FeedMe is a **high-performance, streaming data pipeline engine** for Rust applications. It provides a linear, deterministic processing model with bounded resource usage, explicit error handling, and comprehensive observability.

Perfect for **ETL**, **log processing**, **data cleaning**, and **real-time ingestion pipelines**.

## Key Guarantees


- **Streaming, bounded memory** — processes one event at a time; memory usage stays flat
- **Deterministic processing** — same input + same config → same output
- **Structured errors** — stage, code, and message for every failure
- **Observability** — metrics exportable (Prometheus or JSON) without affecting execution
- **Extensible** — add custom stages via a defined plugin contract

## FeedMe Guarantees


FeedMe provides these mechanical guarantees:

- Events are processed strictly in input order
- Memory usage is bounded and input-size independent
- Stages cannot observe shared or mutated state
- Validation failures cannot be silently ignored
- Metrics collection cannot influence execution

## Why FeedMe is Not X


FeedMe is intentionally **not** these things, and that's by design:

### Not Distributed (like Vector or Fluent Bit)

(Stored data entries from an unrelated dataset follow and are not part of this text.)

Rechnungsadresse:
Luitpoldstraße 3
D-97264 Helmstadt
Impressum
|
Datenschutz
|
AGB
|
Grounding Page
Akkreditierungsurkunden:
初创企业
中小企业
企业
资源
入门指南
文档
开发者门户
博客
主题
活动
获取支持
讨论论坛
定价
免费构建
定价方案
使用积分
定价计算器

FeedMe runs in a single process with no networking or cluster management.

### Not Stateful (like traditional ETL tools)

Stages are deterministic: same input + config → same output. No hidden state or concurrency.

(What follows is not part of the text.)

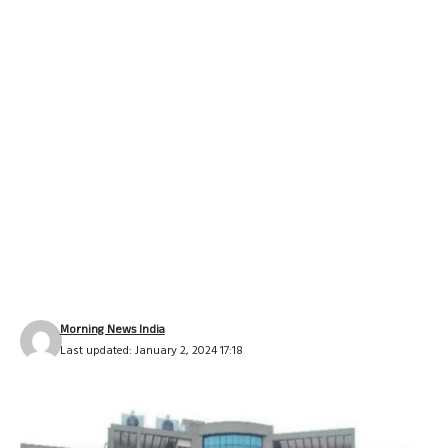
Morning News India
Last updated: January 2, 2024 17:18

### Not Async-First (like many modern Rust libraries)

Processing is synchronous by default. Async is an implementation detail for I/O stages.

### Not a DSL (like Logstash)

No embedded languages or required config files. Code-first with optional YAML support.

### Not a Daemon (like filebeat)

No long-running services or auto-restart. FeedMe is a library you embed in your application.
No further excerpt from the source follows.